“You can discover more about a person in an hour of play than in a year of conversation.” Plato
I recently spent a wonderful 24hrs with my friend and her daughter, my goddaughter R. Now aged six, this is a child I have known since before she was born, we lived all together for a brief time when she was a baby. I met her mum met at a nature play conference and we worked together for a bit and have been friends for years. We get to meet up too rarely as we now live 250 miles apart. But the reason why I am telling you this is because in that short visit I experienced the most extraordinary hour of play.
In the course of my work I observe children at play and play alongside children a lot. Children playing together often talk and discuss the narrative of the frame in which the play is taking place “You are the dog and I am the mum and then the mum says to the baby, so you have to be the baby but I’m still the mum” sort of conversations.

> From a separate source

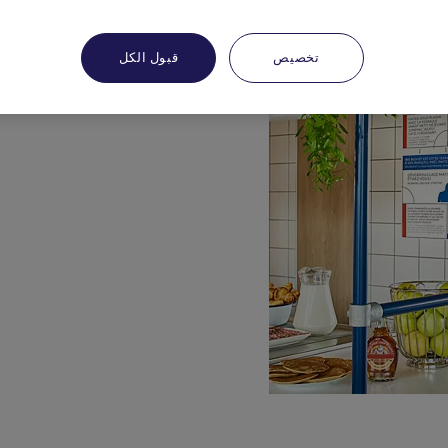
تخصيص
قبول الكل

As an adult invited into that play frame, or, as often happens when I take children into the woods, when I am trying to help children establish a play frame in an unfamiliar environment, a lot of talk can take place. I make observations of what is happening, the child shows me what they are doing, they ask for feedback, ask questions, try to work out the boundaries. This is all part of the containment process, of helping children maintain a play frame.
In this most extraordinary hour of play, the most extraordinary feature was that it was almost entirely silent.
My friend had to go and work for a couple of hours so I offered to look after R. There were a number of options for the morning but R said we should stay at the house and go to play in the little strip of woodland next door. We got up in the morning and my friend went to work. R did a little test of the boundaries.
“I want to watch a programme.”
“Ha! the only way we are going to watch TV this morning is if we make the programme ourselves….Oooh actually, we COULD make a TV programme, I have my camera.”
“WE could make some TV? ”
So we did. R telling stories and singing for the camera, then we went out into the woods and she made a documentary on how to collect things.
As we were heading back into the house I spotted the stalks on a particular sycamore tree were really long and I pointed them out to R. This was our shared play cue, she collected a few leaves and started winding them together, I collected a few and threaded them into a long chain. During this I offered the usual sort of statements and observations I might with a child when I was working; “You have threaded three leaves together, I think I might hang mine on this tree.” Looking for ways we might extend the play frame, But I noticed that R didn’t seem to need these and I stopped.
Which gave me an opportunity; I have for a while now had in mind to try and make a geometric cube from leaves. I draw much inspiration from the work of Andy Goldsworthy and as a teenager I saw one of his leafworks boxes in a gallery in the city where I lived. Ever since I had in mind to try and make one. The impetus for which came right back when I recently found one made by another land artist. I’ve already made one attempt which was a really useful learning process, but the thought of doing something that required so much concentration and time seemed counter intuitive when I was spending time with a lively six year old.
The level of absorption she showed made me loathe to be the one to break it. And we played in parallel she and I. Both in such a state of flow and absorption I am still unsure how much time passed.
We spoke very little each very focused in the challenges we had set ourselves.
Occasionally delighting when something worked well.
Allow the ideas of the other to inspire us in our own play.
Until we reached a point at which the possibilities had all revealed themselves for now. R made an observation. “The dry leaves are just as good but the brown ones are two crispy.” I had made five corners of the box but run out of suitable leaves.
We collected some bits to take back to the house and moved on. The frame which had held us in a state of flow was gone. Naturally extinguished.
I felt as if in that hour of play that I had got to know R in a way that all the phone calls and letters had never revealed. I saw her deep level of ease at being outdoors in nature. I saw how dexterous and creative she is. I saw how motivated and self contained she can be. She saw me too. I explained to her how much I had enjoyed being in the woods with a child who didn’t need talking to all the time and that some children I worked with needed my help a lot more. “So is playing your job?” she asked, “You are good at playing.”
Terms used in the description of the play process have been taken from The Colorado Paper by Gordon Sturrock and Perry Else 1998, P8 onwards.